In studies of people with arthritis, feverfew did not relieve symptoms. No rigorous scientific studies support other health benefit claims.

What are the possible side effects of feverfew?

Mouth ulcers, skin inflammation (dermatitis), and mild digestive upset may occur in people taking feverfew. Feverfew may cause taste to be altered and an increased heart rate. Feverfew is not recommended for children or for women who are pregnant or breastfeeding. In pregnant women, feverfew may cause the uterus to contract and result in miscarriage. In addition, feverfew may cause allergic rashes.

Suddenly stopping feverfew supplementation may worsen migraines and cause nervousness and insomnia.

People with allergies to ragweed (hay fever) or other related plants (such as daisies, marigolds, and chrysanthemums) may also have allergic reactions to feverfew.

What drug interactions occur with feverfew?

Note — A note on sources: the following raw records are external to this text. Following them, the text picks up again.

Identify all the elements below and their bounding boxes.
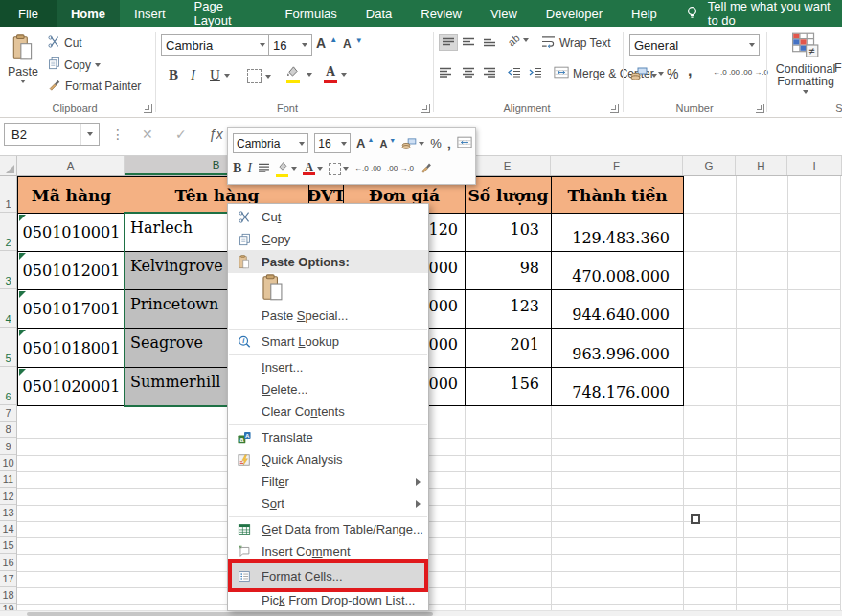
select-all-corner[interactable] <box>0 156 17 175</box>
number-format-combo[interactable]: General <box>629 34 760 56</box>
table-header-so-luong[interactable]: Số lượng <box>465 176 552 214</box>
font-size-combo[interactable]: 16 <box>268 34 312 56</box>
format-as-table-partial[interactable]: F <box>834 61 842 75</box>
cell-e4[interactable]: 123 <box>465 289 552 329</box>
cell-a5[interactable]: 0501018001 <box>17 328 125 368</box>
menu-item-filter[interactable]: Filter <box>228 470 428 492</box>
fill-color-button[interactable] <box>285 65 300 83</box>
format-painter-button[interactable]: Format Painter <box>48 79 141 94</box>
comma-style-button[interactable]: , <box>688 62 692 80</box>
row-header-6[interactable]: 6 <box>0 367 16 405</box>
cell-e5[interactable]: 201 <box>465 328 552 368</box>
bold-button[interactable]: B <box>169 67 178 83</box>
mini-fill-color-button[interactable] <box>276 160 297 177</box>
menu-item-clear-contents[interactable]: Clear Contents <box>228 400 428 422</box>
menu-item-paste-special[interactable]: Paste Special... <box>228 305 428 327</box>
tab-data[interactable]: Data <box>352 0 406 27</box>
underline-button[interactable]: U <box>210 67 230 83</box>
name-box-dropdown[interactable] <box>80 124 99 145</box>
row-header-13[interactable]: 13 <box>0 505 16 521</box>
increase-decimal-button[interactable]: ←.0 .00 <box>713 69 740 77</box>
mini-grow-font-button[interactable]: A▲ <box>356 136 374 150</box>
accounting-format-button[interactable] <box>630 67 657 83</box>
row-header-12[interactable]: 12 <box>0 488 16 505</box>
paste-button[interactable]: Paste <box>8 34 38 83</box>
row-header-3[interactable]: 3 <box>0 251 16 289</box>
mini-font-size-combo[interactable]: 16 <box>314 133 351 153</box>
menu-item-delete[interactable]: Delete... <box>228 378 428 400</box>
middle-align-button[interactable] <box>462 36 475 47</box>
mini-bold-button[interactable]: B <box>233 161 241 176</box>
row-header-7[interactable]: 7 <box>0 405 16 422</box>
font-dialog-launcher[interactable] <box>421 104 430 113</box>
column-header-a[interactable]: A <box>17 156 125 175</box>
insert-function-icon[interactable]: ƒx <box>209 126 223 142</box>
decrease-decimal-button[interactable]: .00 →.0 <box>741 69 768 77</box>
increase-indent-button[interactable] <box>529 67 542 78</box>
cell-a2[interactable]: 0501010001 <box>17 213 125 252</box>
top-align-button[interactable] <box>439 34 458 51</box>
tab-developer[interactable]: Developer <box>532 0 617 27</box>
mini-percent-button[interactable]: % <box>430 136 442 150</box>
font-name-combo[interactable]: Cambria <box>161 34 270 56</box>
paste-icon[interactable] <box>262 274 284 305</box>
cell-f5[interactable]: 963.996.000 <box>551 328 684 368</box>
row-header-14[interactable]: 14 <box>0 521 16 537</box>
mini-merge-center-button[interactable] <box>457 136 472 151</box>
row-header-4[interactable]: 4 <box>0 289 16 328</box>
tab-file[interactable]: File <box>0 0 57 27</box>
mini-decrease-decimal-button[interactable]: .00 →.0 <box>387 165 414 172</box>
wrap-text-button[interactable]: Wrap Text <box>541 35 611 51</box>
row-header-11[interactable]: 11 <box>0 471 16 488</box>
font-color-button[interactable]: A <box>324 64 337 83</box>
menu-item-get-data-from-table[interactable]: Get Data from Table/Range... <box>228 518 428 540</box>
font-color-caret[interactable] <box>341 73 347 77</box>
tab-insert[interactable]: Insert <box>120 0 180 27</box>
row-header-16[interactable]: 16 <box>0 554 16 571</box>
orientation-button[interactable]: ab <box>508 34 529 46</box>
alignment-dialog-launcher[interactable] <box>610 104 619 113</box>
row-header-1[interactable]: 1 <box>0 176 16 213</box>
clipboard-dialog-launcher[interactable] <box>144 104 152 113</box>
tab-help[interactable]: Help <box>617 0 671 27</box>
mini-align-button[interactable] <box>258 162 270 175</box>
mini-borders-button[interactable] <box>329 163 349 175</box>
tab-page-layout[interactable]: Page Layout <box>180 0 271 27</box>
copy-button[interactable]: Copy <box>48 57 101 73</box>
column-header-i[interactable]: I <box>787 156 842 175</box>
menu-item-cut[interactable]: Cut <box>228 206 428 228</box>
menu-item-paste[interactable] <box>228 273 428 305</box>
mini-format-painter-button[interactable] <box>420 162 433 176</box>
decrease-indent-button[interactable] <box>508 67 521 78</box>
align-left-button[interactable] <box>439 67 452 78</box>
tab-formulas[interactable]: Formulas <box>271 0 352 27</box>
italic-button[interactable]: I <box>191 67 195 83</box>
row-header-10[interactable]: 10 <box>0 455 16 471</box>
conditional-formatting-button[interactable]: ≠ Conditional Formatting <box>778 32 833 94</box>
mini-italic-button[interactable]: I <box>247 161 252 176</box>
shrink-font-button[interactable]: A▼ <box>343 37 363 51</box>
cell-f6[interactable]: 748.176.000 <box>551 367 684 406</box>
cell-e6[interactable]: 156 <box>465 367 552 406</box>
cell-a6[interactable]: 0501020001 <box>17 367 125 406</box>
cell-a4[interactable]: 0501017001 <box>17 289 125 329</box>
scrollbar-thumb[interactable] <box>27 612 433 616</box>
cancel-entry-icon[interactable]: ✕ <box>142 126 153 142</box>
mini-shrink-font-button[interactable]: A▼ <box>379 138 396 149</box>
menu-item-copy[interactable]: Copy <box>228 228 428 250</box>
mini-increase-decimal-button[interactable]: ←.0 .00 <box>354 165 381 172</box>
cut-button[interactable]: Cut <box>48 35 82 51</box>
align-right-button[interactable] <box>483 67 496 78</box>
mini-accounting-button[interactable] <box>401 138 424 149</box>
row-header-5[interactable]: 5 <box>0 328 16 367</box>
bottom-align-button[interactable] <box>483 36 496 47</box>
tell-me-box[interactable]: Tell me what you want to do <box>685 0 842 27</box>
tab-review[interactable]: Review <box>406 0 476 27</box>
align-center-button[interactable] <box>462 67 475 78</box>
percent-style-button[interactable]: % <box>667 66 678 81</box>
column-header-g[interactable]: G <box>683 156 736 175</box>
cell-f3[interactable]: 470.008.000 <box>551 251 684 290</box>
cell-f4[interactable]: 944.640.000 <box>551 289 684 329</box>
cell-f2[interactable]: 129.483.360 <box>551 213 684 252</box>
menu-item-sort[interactable]: Sort <box>228 492 428 514</box>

Feverfew may interact with drugs that prevent blood clots (anticoagulants), drugs used to manage migraine headaches, and nonsteroidal anti-inflammatory drugs (NSAIDs). It may reduce the normal clotting tendency of platelets (particles in the blood that help stop bleeding) and may reduce the absorption of iron.

Recommendations

Feverfew may possibly decrease monthly migraine frequency, but any effect is probably small.

People with hay fever or certain plant allergies or who take anticoagulants, other drugs used to treat migraines, or nonsteroidal anti-inflammatory drugs (NSAIDs) should talk to their doctor before taking feverfew. Pregnant women should not take feverfew.